Вл. Соловьев.       

       Темного хаоса порождение — музыка Метнера; вижу снежную митру ее, надетую на самою ночь. В наши очи глядит та ночь многодумными своими очами; непонятные свои она нашептывает слова. Тютчев услышал воющий шепот ночи: и ему ответил тревожным заклятьем он:

              О, страшных песен сих не пой
              Про древний хаос, про родимый.

[Ф.] Тютчев.       

       Все мы знаем в себе темный хаос бессознательности: этот хаос выкинул нас на берег всяческой жизни; берега жизни отовсюду подмываются хаосом. Будет час — и стихия хлынет о берег свой; и сознание наше заплавает в хаосе. Вот почему нам ночь страшна. Вот почему нам страшна многодумная ночь, разрывающая порой снежное кружево Метнеровских арабесок.
       Метнер — певец хаоса. Страшен ли он?.. Мы знаем детство. Мы помним проблески сознания первых детских оставшихся лет. Стихия непонятного, неизречимого, темного омывает младенчество радугой кошмаров. Страшные сны, от которых дети кричат по ночам, часто — первые проблески сознательной жизни в темном рое предвечного. Юные воспоминания о моей жизни — связываются для меня с меня посетившим снегом. И когда, потом, измериваю я поток времени, над которым меня возвысили мои годы, первые детские сны вспоминаю сначала я; а потом уже вспоминаю я события действительного; детство мое для меня зачато в снах и из снов я вышел.
       Но детство мое есть прообраз всякого детства; младенчество мира, жизни, человечества прообразует детство; и если борьбою с ужасами первых снов для меня окрашены первые жизненные воспоминания, то борьба эта — ужас, встающий над человечеством, осознавшим свою убогую жизнь в лесах среди диких зверей и людей им подобных.
       Этот ужас есть преследующий человека рок; первое сознание, первый завоеванный материк земли вместе с тем первое единоборство с хаосом, первое дерзновенное, первое обетование, первое обетование о победе над роком; и первая трагедия — в этой борьбе, ибо в страхе трагедии нет.
       Всякая религия есть стремление человечества в недрах ночи явить чрез себя ночь упраздняющий свет в победном образе Богочеловека. Это грядущее человечество предстает тогда в образе светлой дочери хаоса.
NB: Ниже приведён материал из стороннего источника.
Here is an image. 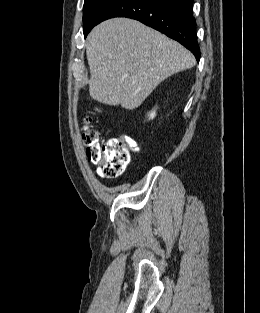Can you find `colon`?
Returning <instances> with one entry per match:
<instances>
[{
    "instance_id": "obj_1",
    "label": "colon",
    "mask_w": 260,
    "mask_h": 313,
    "mask_svg": "<svg viewBox=\"0 0 260 313\" xmlns=\"http://www.w3.org/2000/svg\"><path fill=\"white\" fill-rule=\"evenodd\" d=\"M91 118H85L82 140L89 161L97 165V173L103 178L120 176L130 162L131 144L125 135H115L100 142L98 134L90 128Z\"/></svg>"
}]
</instances>
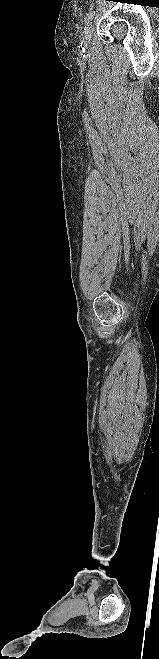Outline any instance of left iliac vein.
Instances as JSON below:
<instances>
[{"instance_id": "obj_1", "label": "left iliac vein", "mask_w": 159, "mask_h": 659, "mask_svg": "<svg viewBox=\"0 0 159 659\" xmlns=\"http://www.w3.org/2000/svg\"><path fill=\"white\" fill-rule=\"evenodd\" d=\"M94 30V25L92 22H88L83 30L82 41L84 44H89L91 40V35Z\"/></svg>"}]
</instances>
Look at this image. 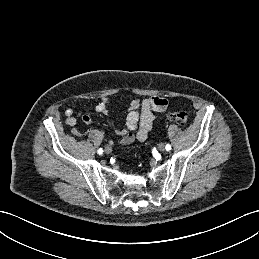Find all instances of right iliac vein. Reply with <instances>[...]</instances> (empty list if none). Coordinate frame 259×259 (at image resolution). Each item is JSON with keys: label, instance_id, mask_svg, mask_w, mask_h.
Instances as JSON below:
<instances>
[{"label": "right iliac vein", "instance_id": "1", "mask_svg": "<svg viewBox=\"0 0 259 259\" xmlns=\"http://www.w3.org/2000/svg\"><path fill=\"white\" fill-rule=\"evenodd\" d=\"M112 152V148L110 146L105 147V153L110 154Z\"/></svg>", "mask_w": 259, "mask_h": 259}]
</instances>
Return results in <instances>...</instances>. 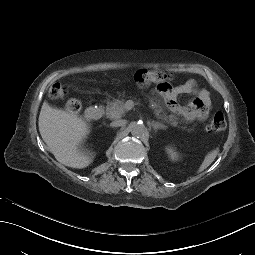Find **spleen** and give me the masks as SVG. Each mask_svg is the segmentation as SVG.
<instances>
[{
	"label": "spleen",
	"mask_w": 255,
	"mask_h": 255,
	"mask_svg": "<svg viewBox=\"0 0 255 255\" xmlns=\"http://www.w3.org/2000/svg\"><path fill=\"white\" fill-rule=\"evenodd\" d=\"M219 150L215 149L212 150L211 152L207 153L206 156L204 157V160L202 164L200 165L199 169L197 170V174L201 173L204 171L207 167L212 164V162L215 160L216 156L218 155Z\"/></svg>",
	"instance_id": "1"
}]
</instances>
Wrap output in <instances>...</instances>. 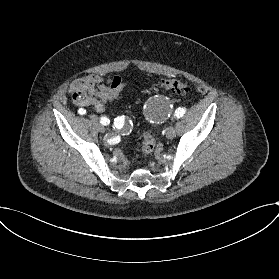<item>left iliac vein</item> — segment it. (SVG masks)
Returning <instances> with one entry per match:
<instances>
[{
    "instance_id": "1",
    "label": "left iliac vein",
    "mask_w": 279,
    "mask_h": 279,
    "mask_svg": "<svg viewBox=\"0 0 279 279\" xmlns=\"http://www.w3.org/2000/svg\"><path fill=\"white\" fill-rule=\"evenodd\" d=\"M166 136L169 139H173L174 138V136H175V129L172 126L169 127V129L167 130Z\"/></svg>"
}]
</instances>
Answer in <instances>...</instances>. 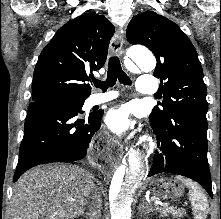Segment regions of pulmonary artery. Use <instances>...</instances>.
Here are the masks:
<instances>
[{
    "instance_id": "pulmonary-artery-1",
    "label": "pulmonary artery",
    "mask_w": 221,
    "mask_h": 219,
    "mask_svg": "<svg viewBox=\"0 0 221 219\" xmlns=\"http://www.w3.org/2000/svg\"><path fill=\"white\" fill-rule=\"evenodd\" d=\"M137 90L145 95L155 94L158 90V81L152 75L143 74L138 78ZM118 97V93L109 91L106 93L93 94L90 98V104H100L111 101Z\"/></svg>"
}]
</instances>
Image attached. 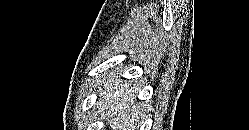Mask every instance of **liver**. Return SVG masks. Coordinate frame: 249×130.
I'll return each mask as SVG.
<instances>
[{"instance_id":"1","label":"liver","mask_w":249,"mask_h":130,"mask_svg":"<svg viewBox=\"0 0 249 130\" xmlns=\"http://www.w3.org/2000/svg\"><path fill=\"white\" fill-rule=\"evenodd\" d=\"M115 79V80H114ZM99 97L95 105L103 118L115 130H136L140 126L139 115L144 111L145 104L135 102L139 88L132 85L131 80H119L112 77L102 81Z\"/></svg>"}]
</instances>
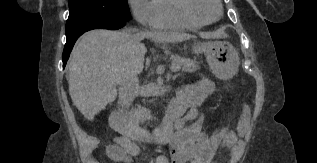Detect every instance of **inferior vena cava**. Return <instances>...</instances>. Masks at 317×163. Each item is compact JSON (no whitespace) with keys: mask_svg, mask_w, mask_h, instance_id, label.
<instances>
[{"mask_svg":"<svg viewBox=\"0 0 317 163\" xmlns=\"http://www.w3.org/2000/svg\"><path fill=\"white\" fill-rule=\"evenodd\" d=\"M138 79L135 76H128L119 88L118 104L122 108H128L137 94Z\"/></svg>","mask_w":317,"mask_h":163,"instance_id":"obj_1","label":"inferior vena cava"}]
</instances>
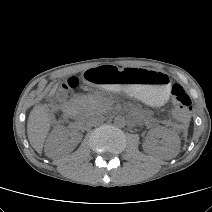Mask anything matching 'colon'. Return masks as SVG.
Segmentation results:
<instances>
[{
    "mask_svg": "<svg viewBox=\"0 0 212 212\" xmlns=\"http://www.w3.org/2000/svg\"><path fill=\"white\" fill-rule=\"evenodd\" d=\"M80 82L81 80L79 77H71L64 83L63 87L65 89H76L79 87ZM171 102L174 116L181 122L186 121L192 110V101L182 85H173L171 90Z\"/></svg>",
    "mask_w": 212,
    "mask_h": 212,
    "instance_id": "colon-1",
    "label": "colon"
}]
</instances>
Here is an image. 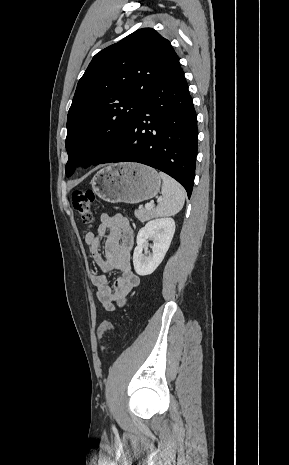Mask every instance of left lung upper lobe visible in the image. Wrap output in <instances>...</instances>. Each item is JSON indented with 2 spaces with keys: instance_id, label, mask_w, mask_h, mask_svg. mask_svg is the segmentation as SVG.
I'll use <instances>...</instances> for the list:
<instances>
[{
  "instance_id": "5c2ea615",
  "label": "left lung upper lobe",
  "mask_w": 289,
  "mask_h": 465,
  "mask_svg": "<svg viewBox=\"0 0 289 465\" xmlns=\"http://www.w3.org/2000/svg\"><path fill=\"white\" fill-rule=\"evenodd\" d=\"M180 67L170 42L142 28L97 53L77 84L67 117L66 176L97 165L120 142L145 95Z\"/></svg>"
}]
</instances>
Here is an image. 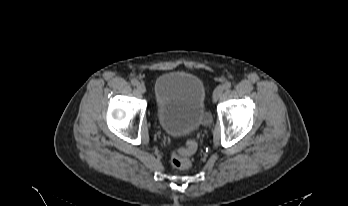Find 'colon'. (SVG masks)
Masks as SVG:
<instances>
[{
	"label": "colon",
	"instance_id": "1",
	"mask_svg": "<svg viewBox=\"0 0 348 206\" xmlns=\"http://www.w3.org/2000/svg\"><path fill=\"white\" fill-rule=\"evenodd\" d=\"M196 147L197 145L194 141H187L182 148L172 154L170 159L171 165L179 170L189 168L191 165L189 157L195 152Z\"/></svg>",
	"mask_w": 348,
	"mask_h": 206
}]
</instances>
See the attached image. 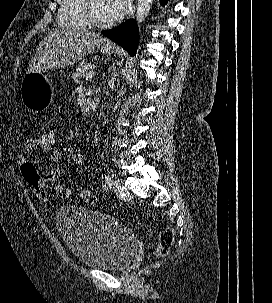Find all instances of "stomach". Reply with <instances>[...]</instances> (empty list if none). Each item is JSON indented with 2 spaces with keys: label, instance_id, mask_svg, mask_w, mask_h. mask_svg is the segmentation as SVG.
<instances>
[{
  "label": "stomach",
  "instance_id": "0dacf381",
  "mask_svg": "<svg viewBox=\"0 0 272 303\" xmlns=\"http://www.w3.org/2000/svg\"><path fill=\"white\" fill-rule=\"evenodd\" d=\"M115 50L110 45H103L101 48V52L105 55H112ZM20 91L22 103L28 110H43L52 102L54 85L43 72H31L23 77Z\"/></svg>",
  "mask_w": 272,
  "mask_h": 303
}]
</instances>
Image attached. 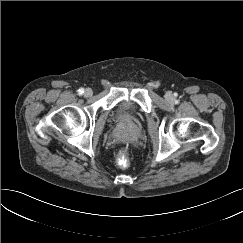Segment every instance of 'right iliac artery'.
<instances>
[{
  "label": "right iliac artery",
  "instance_id": "right-iliac-artery-1",
  "mask_svg": "<svg viewBox=\"0 0 243 243\" xmlns=\"http://www.w3.org/2000/svg\"><path fill=\"white\" fill-rule=\"evenodd\" d=\"M78 93H79V94L84 93V89H83V88H80V89L78 90Z\"/></svg>",
  "mask_w": 243,
  "mask_h": 243
}]
</instances>
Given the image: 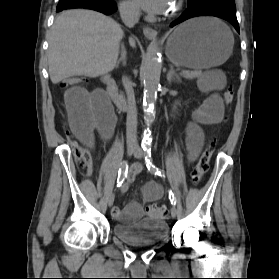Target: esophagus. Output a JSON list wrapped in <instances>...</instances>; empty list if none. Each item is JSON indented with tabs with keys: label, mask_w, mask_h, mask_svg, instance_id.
I'll list each match as a JSON object with an SVG mask.
<instances>
[{
	"label": "esophagus",
	"mask_w": 279,
	"mask_h": 279,
	"mask_svg": "<svg viewBox=\"0 0 279 279\" xmlns=\"http://www.w3.org/2000/svg\"><path fill=\"white\" fill-rule=\"evenodd\" d=\"M143 33H144L145 37L150 40H155L158 35L157 31L149 26H147L143 29Z\"/></svg>",
	"instance_id": "34e87169"
}]
</instances>
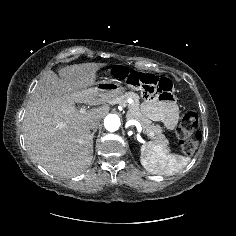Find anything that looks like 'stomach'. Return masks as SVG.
<instances>
[{
  "instance_id": "1",
  "label": "stomach",
  "mask_w": 236,
  "mask_h": 236,
  "mask_svg": "<svg viewBox=\"0 0 236 236\" xmlns=\"http://www.w3.org/2000/svg\"><path fill=\"white\" fill-rule=\"evenodd\" d=\"M95 88L107 99L111 100L120 96L126 89L117 80L109 79L98 82Z\"/></svg>"
}]
</instances>
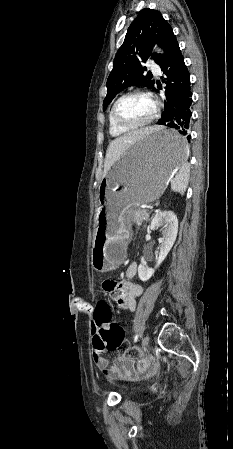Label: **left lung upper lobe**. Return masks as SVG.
<instances>
[{"label":"left lung upper lobe","mask_w":233,"mask_h":449,"mask_svg":"<svg viewBox=\"0 0 233 449\" xmlns=\"http://www.w3.org/2000/svg\"><path fill=\"white\" fill-rule=\"evenodd\" d=\"M154 44L164 49V56L152 53L151 45ZM178 48L171 26L159 11L148 8L139 11L115 56L113 69L107 79L103 110L105 111L113 98L127 87L141 85L155 89L154 82L143 75L146 68H143L141 63L153 59L161 67Z\"/></svg>","instance_id":"left-lung-upper-lobe-1"}]
</instances>
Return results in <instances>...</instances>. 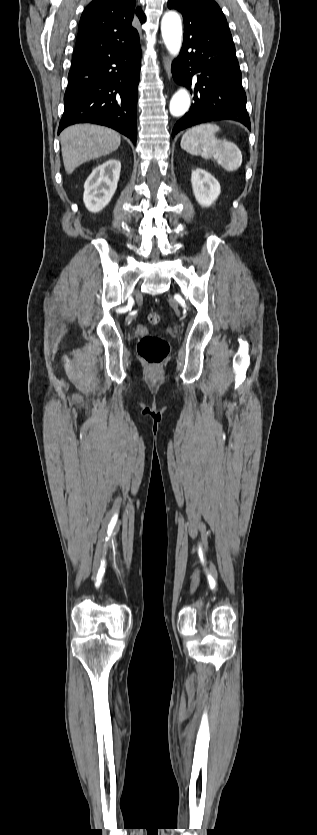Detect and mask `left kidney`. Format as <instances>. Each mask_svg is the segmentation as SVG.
Masks as SVG:
<instances>
[{"label": "left kidney", "mask_w": 317, "mask_h": 835, "mask_svg": "<svg viewBox=\"0 0 317 835\" xmlns=\"http://www.w3.org/2000/svg\"><path fill=\"white\" fill-rule=\"evenodd\" d=\"M191 183L195 199L202 207L211 206L221 192L219 182L201 168L192 171Z\"/></svg>", "instance_id": "1"}]
</instances>
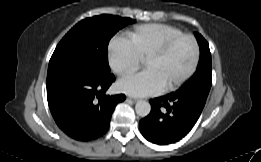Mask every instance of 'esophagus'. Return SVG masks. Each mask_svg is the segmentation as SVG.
<instances>
[{
    "instance_id": "1",
    "label": "esophagus",
    "mask_w": 261,
    "mask_h": 162,
    "mask_svg": "<svg viewBox=\"0 0 261 162\" xmlns=\"http://www.w3.org/2000/svg\"><path fill=\"white\" fill-rule=\"evenodd\" d=\"M127 100H130V101H132V102H137V101H138L137 99L132 98V97H127Z\"/></svg>"
}]
</instances>
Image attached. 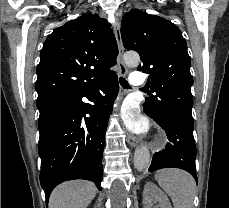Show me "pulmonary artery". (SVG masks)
Returning a JSON list of instances; mask_svg holds the SVG:
<instances>
[{"label": "pulmonary artery", "instance_id": "pulmonary-artery-1", "mask_svg": "<svg viewBox=\"0 0 229 208\" xmlns=\"http://www.w3.org/2000/svg\"><path fill=\"white\" fill-rule=\"evenodd\" d=\"M145 72H134L133 75L130 77V81L133 87H142L143 83L145 82L144 78H137V77H145Z\"/></svg>", "mask_w": 229, "mask_h": 208}]
</instances>
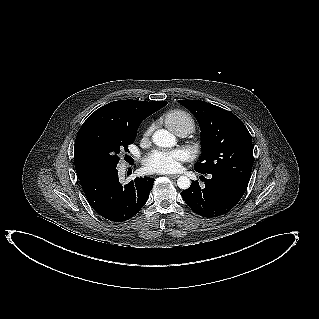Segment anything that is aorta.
Instances as JSON below:
<instances>
[{
	"instance_id": "1",
	"label": "aorta",
	"mask_w": 319,
	"mask_h": 319,
	"mask_svg": "<svg viewBox=\"0 0 319 319\" xmlns=\"http://www.w3.org/2000/svg\"><path fill=\"white\" fill-rule=\"evenodd\" d=\"M153 142L159 147H172L176 144V139L173 134L167 130H157L152 136ZM177 185L180 189H188L191 185L190 179L187 176H180L177 180Z\"/></svg>"
}]
</instances>
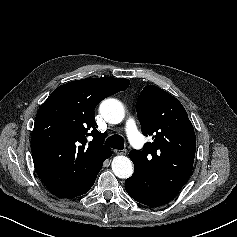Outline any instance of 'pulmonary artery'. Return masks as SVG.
<instances>
[{
    "label": "pulmonary artery",
    "mask_w": 237,
    "mask_h": 237,
    "mask_svg": "<svg viewBox=\"0 0 237 237\" xmlns=\"http://www.w3.org/2000/svg\"><path fill=\"white\" fill-rule=\"evenodd\" d=\"M126 133L130 143L135 147L142 145L141 135L136 127V124L132 118H129L126 123Z\"/></svg>",
    "instance_id": "1"
}]
</instances>
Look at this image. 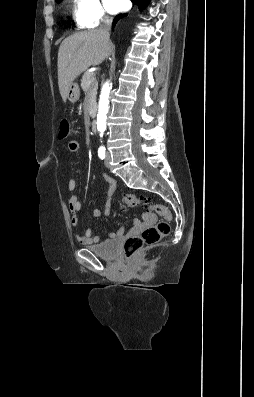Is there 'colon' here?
Listing matches in <instances>:
<instances>
[{"instance_id":"1","label":"colon","mask_w":254,"mask_h":397,"mask_svg":"<svg viewBox=\"0 0 254 397\" xmlns=\"http://www.w3.org/2000/svg\"><path fill=\"white\" fill-rule=\"evenodd\" d=\"M70 135V126L67 120H61L59 123L60 139L64 140ZM122 206L125 208L148 207L149 210L156 212L163 217L156 225L144 229L141 234L130 236L124 243V254L126 257L133 256L138 250L144 246L154 245L162 238L166 237L171 230L170 220L171 212L161 204H151L150 201L139 195L123 194L121 197Z\"/></svg>"}]
</instances>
Идея религий человечества вскрыта и всячески проведена в истории мысли (Фейербах, Конт, Шеллинг, Вл. Соловьев).
       Вой стихий, искони человеку враждебных, поет, кричит, голосит в многосложной, как сети перекрещивающихся рукавов метельных, музыке Метнера. Самый водопад звуков, низвергающийся на нас, напоминает хаос. Самое проведение музыкальной темы сложнее, нежели у сложнейших композиторов нашего времени. Ничего мы не слышим, кроме потока, разбивающегося на десятки друг друга бьющих потоков. Но в брызгах этих потоков встает перед нами седмицветная радуга. Седмицветная радуга кажется нам сперва произвольным порождением хаоса, случайно начертанным на его ревущих волнах. Но законы преломления света, но связь света с теплом и движением глубже вскрывают перед нами тайный смысл мирового хаоса: что его и нет больше; что хаос есть только не услышанный гармонии полнозвучный хор мировой. Радуга неизбежна там, где ревет перед нами хаотический водопад. Хаос без света и свет без хаоса теперь невозможны. Хаос без света и свет без хаоса не создали бы нам текущего мира сего; хаос есть плоть света. Дух без плоти и плоть без духа — мертвые отвлеченья бессильных потугов человеческого ума.
       Это единство света и тьмы, слова и бессловесного, начала и конца, хаоса и его светлой дочери невольно и подчеркивается перед нами, когда мы слушаем музыку Метнера.
       Язычество — первей христианства; в язычестве — множество ступеней, соединяющих его с откровением Христовым; свет — начало и конец, альфа и омега откровения Христова. И из ужаса перед хаосом возникает трагедия эллинов; но сама эта трагедия вовсе не хаос; она — проповедь победы; она путь осветляющего очищения; в страдании рисует она перед нами ступени лестницы, соединяющей свет и тьму.
       Ужас перед стихией бессознательности господствовал на первых ступенях религиозного развития человечества; дальше — бессознательность переходит в сознание мировой души. Хаос, тьма, бессознательность теперь лишь — тело сознания. Самый хаос становится упраздняемой частью его светлой дочери.
       Смутный ужас перед бессознательностью лучше всех в человечестве выразил Тютчев; лучше всех в человечестве выразил он условную правду первых религиозных ступеней. Но до подлинной трагедии — не возвысился Тютчев; и от ужаса не освободился нисколько он. Он только не глядел в ужас, старался его позабыть и не вспоминать. Оттого-то правдиво так звучит его крик:

О, страшных песен тех не пой!

       До трагедии Пушкин возвысился. И он выдал хаос и жизнью, и художественным прозрением: с «парок бабьим лепетаньем», с «жизни мышьей пискотней» сравнил Пушкин океан бессознательного, каждодневно, каждочасно подмывающий берега нашей жизни. И Пушкин не сказал этому хаосу, как Тютчев: «не пой». Наоборот, жадно вслушивался он в этот ночной, темный язык жизни.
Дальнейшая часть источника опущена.